As is too often the case, we quickly learned that the District has not done its due diligence in determining whether such a move is truly feasible, or what the true cost of making such a move would be. Luckily, Sun Prairie Media Center (SPMC, formerly Sun Prairie Cable Access TV) Executive Director Cameron Thompson pointed out several things the District does not appear to have considered:
1. The live feed is located in the gymnasium at CHUMS — requiring cable to be run from the gymnasium to the auditorium.
2. The purchase microphones and a camera to broadcast meetings at CHUMS would be required; costs not considered.
3. When Sun Prairie Media Center broadcast from CHUMS previously, the cable end experienced at least one problem during the broadcast each year.
What about Seniors and Those that Are not Internet Savvy?
The plans to move school board and committee meetings from the municipal building also mean that meetings would no longer be available to watch live via Charter cable as the meeting is held.
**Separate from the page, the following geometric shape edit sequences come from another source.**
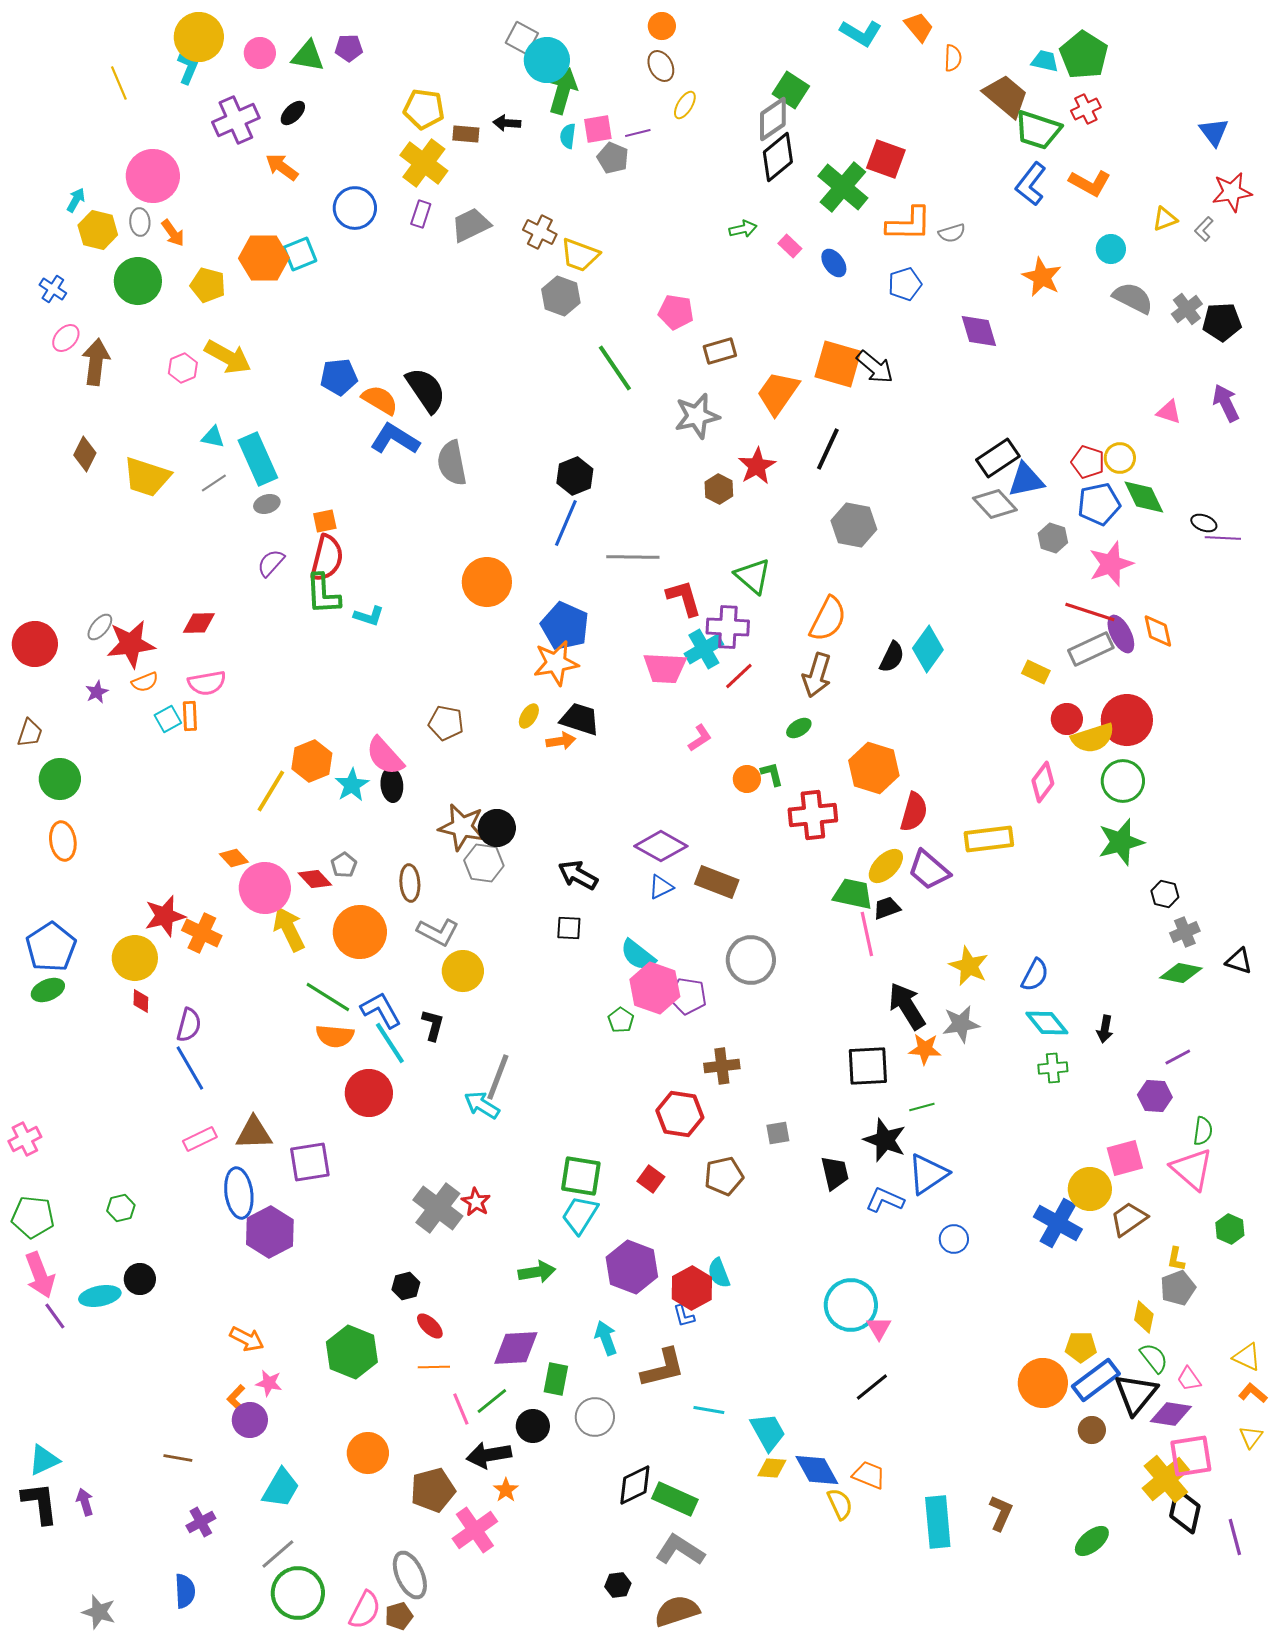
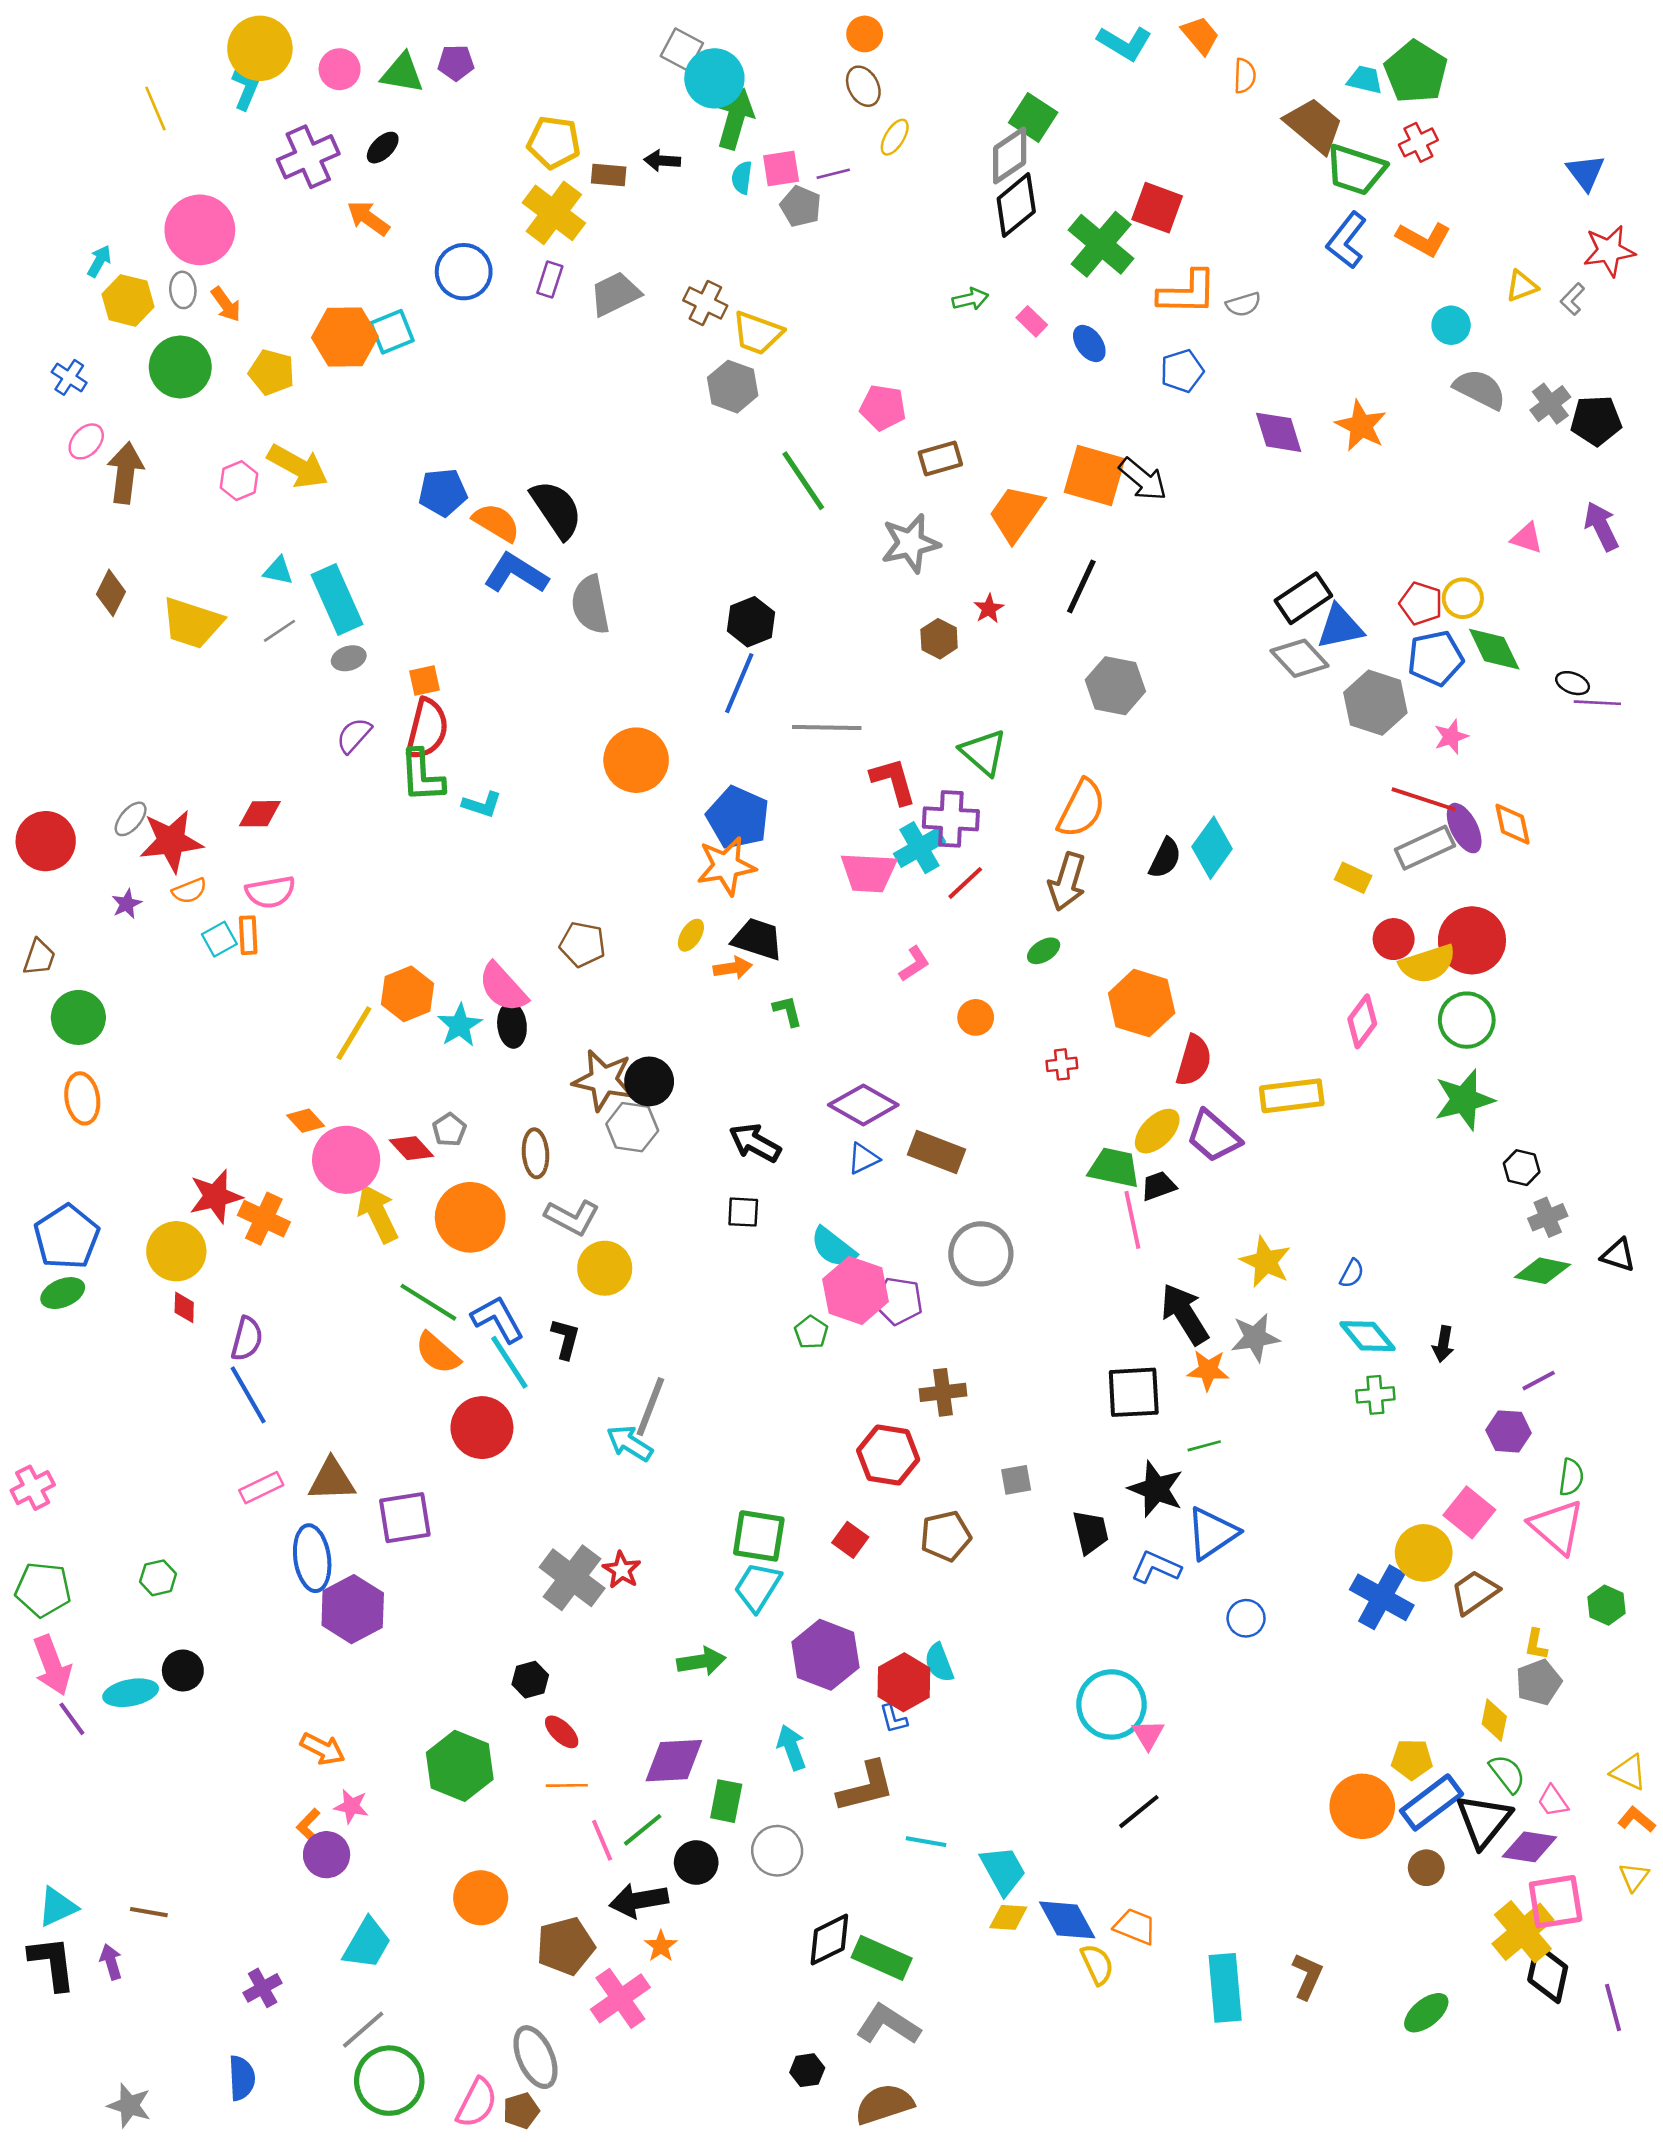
orange star: (1042, 277) -> (1361, 426), moved
red star: (757, 466) -> (989, 609), size x0.6
gray hexagon: (1053, 538) -> (1375, 703), size x1.6
pink star: (1111, 564) -> (1451, 737), size x0.6
green L-shape: (772, 774) -> (788, 1011), moved
red cross: (813, 815) -> (1062, 1064), size x0.5
blue semicircle: (1035, 975) -> (1352, 1273), size x0.7
orange semicircle: (335, 1036) -> (438, 1353), turned 36
pink square: (1125, 1158) -> (1469, 1512), turned -36
brown line: (178, 1458) -> (149, 1912), moved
SPMC would broadcast the tapes later on, but live viewing would no longer be possible by TV. Many district residents are not savvy enough o lack the internet bandwidth to watch streaming video. Many have gotten used to watching the meetings live on Charter cable. Why would the district now consider turning its back on the very citizens that financed this district for many, many years.
Read the STAR's coverage
Burning Questions
When will the district stop bringing forward information which has not been properly vetted?
How can the school board vote to approve any decision based on bad data?
The school board's vision statement includes using data to drive decision-making. How can that work when the quality of information is poor?
Poor quality data leads to poor decisions.